Records for the exercise START

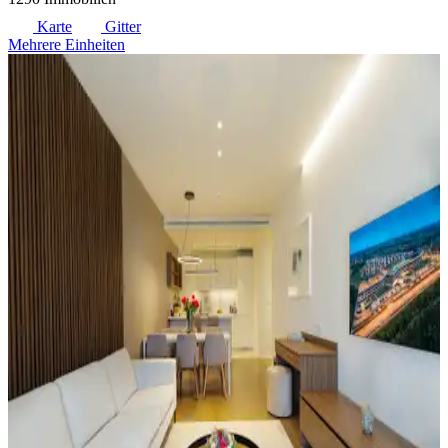
Karte
Gitter
Mehrere Einheiten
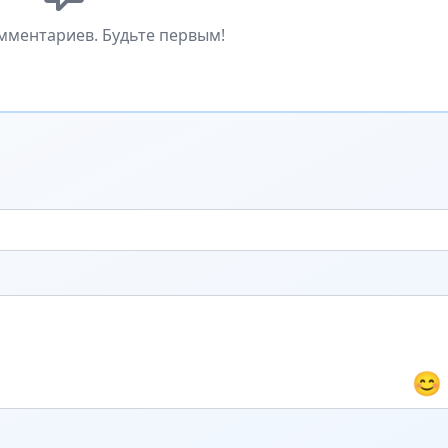
мментариев. Будьте первым!
😊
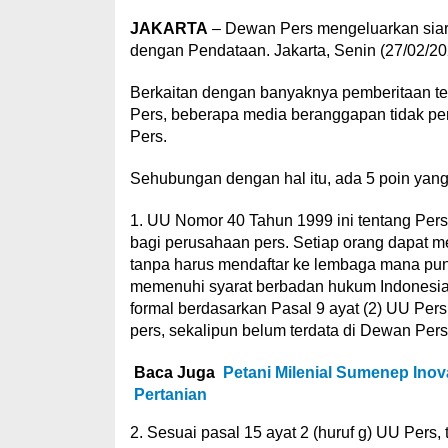
JAKARTA
– Dewan Pers mengeluarkan siar
dengan Pendataan. Jakarta, Senin (27/02/20
Berkaitan dengan banyaknya pemberitaan te
Pers, beberapa media beranggapan tidak per
Pers.
Sehubungan dengan hal itu, ada 5 poin yang p
1. UU Nomor 40 Tahun 1999 ini tentang Pers y
bagi perusahaan pers. Setiap orang dapat me
tanpa harus mendaftar ke lembaga mana pun
memenuhi syarat berbadan hukum Indonesia da
formal berdasarkan Pasal 9 ayat (2) UU Pers
pers, sekalipun belum terdata di Dewan Pers
Baca Juga
Petani Milenial Sumenep Inov
Pertanian
2. Sesuai pasal 15 ayat 2 (huruf g) UU Pers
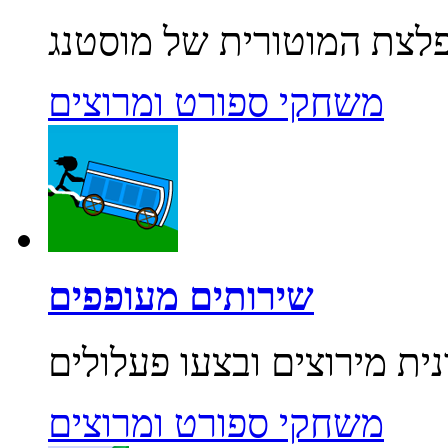
משחקי ספורט ומרוצים
שירותים מעופפים
משחקי ספורט ומרוצים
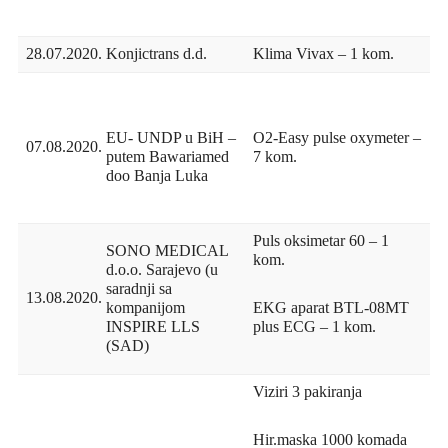
28.07.2020.
Konjictrans d.d.
Klima Vivax – 1 kom.
O2-Easy pulse oxymeter –
EU- UNDP u BiH –
07.08.2020.
7 kom.
putem Bawariamed
doo Banja Luka
Puls oksimetar 60 – 1
SONO MEDICAL
kom.
d.o.o. Sarajevo (u
saradnji sa
13.08.2020.
kompanijom
EKG aparat BTL-08MT
INSPIRE LLS
plus ECG – 1 kom.
(SAD)
Viziri 3 pakiranja
Hir.maska 1000 komada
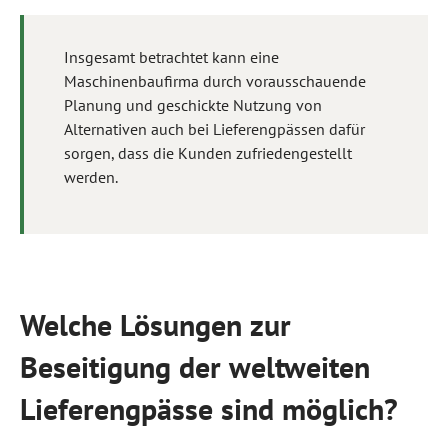
Insgesamt betrachtet kann eine
Maschinenbaufirma durch vorausschauende
Planung und geschickte Nutzung von
Alternativen auch bei Lieferengpässen dafür
sorgen, dass die Kunden zufriedengestellt
werden.
Welche Lösungen zur
Beseitigung der weltweiten
Lieferengpässe sind möglich?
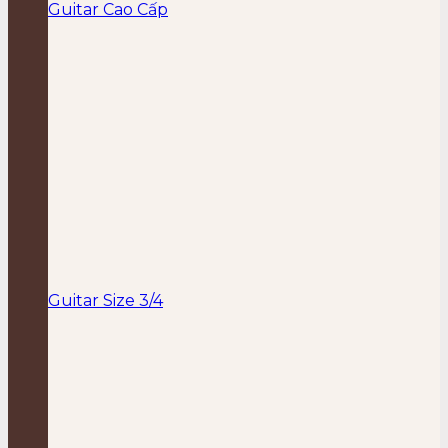
Guitar Cao Cấp
Guitar Size 3/4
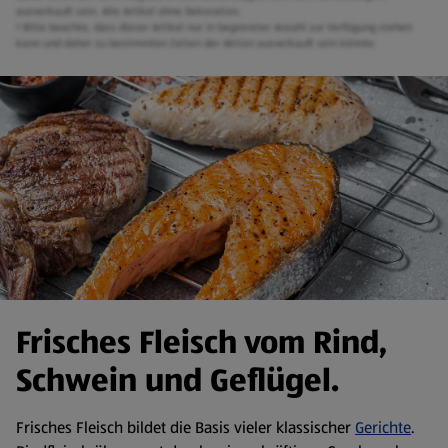
ausverkauft sein. Alle Artikel ohne Dekoration.
² Bitte beachte, dass dieser Artikel nur in begrenzter Anzahl zur Verfügung stehen
kann und daher zu bestimmten Zeiten der Aktion ausverkauft sein könnte.
Frisches Fleisch vom Rind,
Schwein und Geflügel.
Frisches Fleisch bildet die Basis vieler klassischer
Gerichte
.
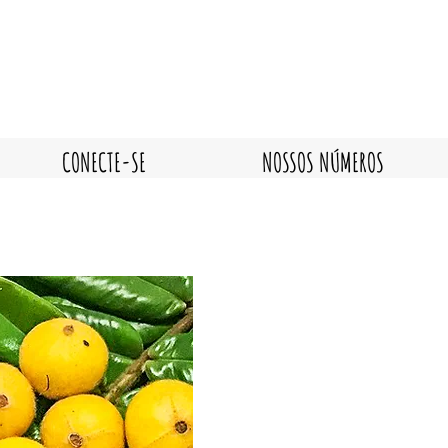
CONECTE-SE
NOSSOS NÚMEROS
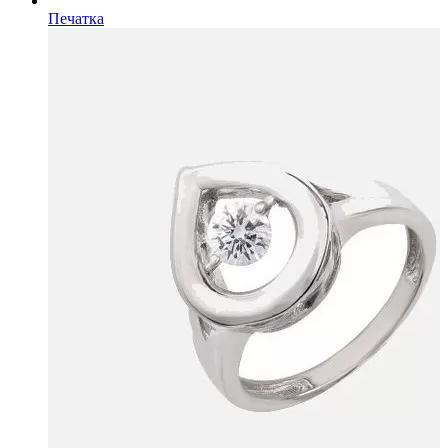
Печатка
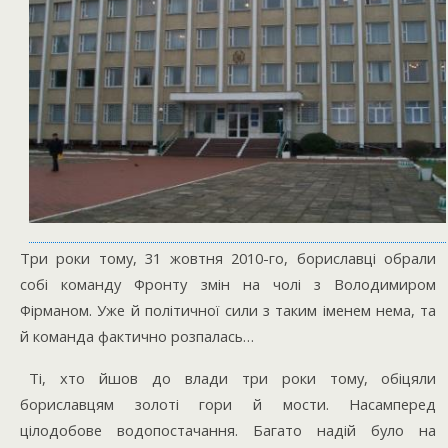
Три роки тому, 31 жовтня 2010-го, бориславці обрали
собі команду Фронту змін на чолі з Володимиром
Фірманом. Уже й політичної сили з таким іменем нема, та
й команда фактично розпалась…
Ті, хто йшов до влади три роки тому, обіцяли
бориславцям золоті гори й мости. Насамперед
цілодобове водопостачання. Багато надій було на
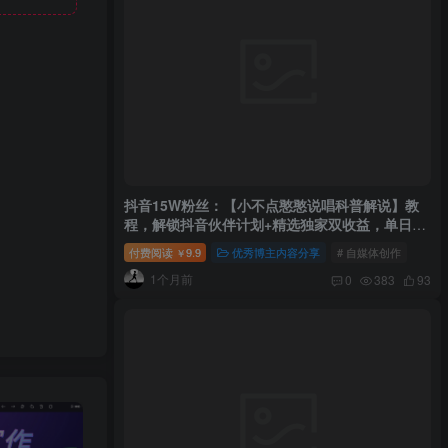
抖音15W粉丝：【小不点憨憨说唱科普解说】教
程，解锁抖音伙伴计划+精选独家双收益，单日
1k+
付费阅读
9.9
优秀博主内容分享
# 自媒体创作
￥
1个月前
0
383
93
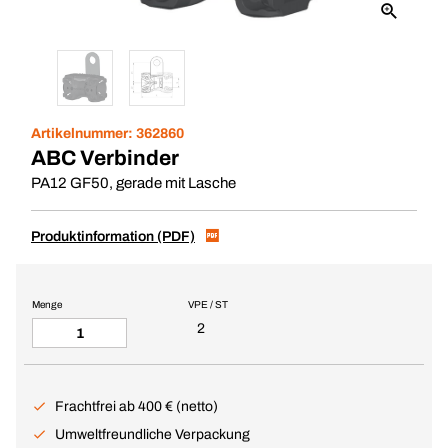
Artikelnummer:
362860
ABC Verbinder
PA12 GF50, gerade mit Lasche
Produktinformation (PDF)
Menge
VPE / ST
2
Frachtfrei ab 400 € (netto)
Umweltfreundliche Verpackung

Records for the exercise END

» Work to complete:
Count how many lines in the data above hold "dass", and give that number by itself.

» Answer section:
2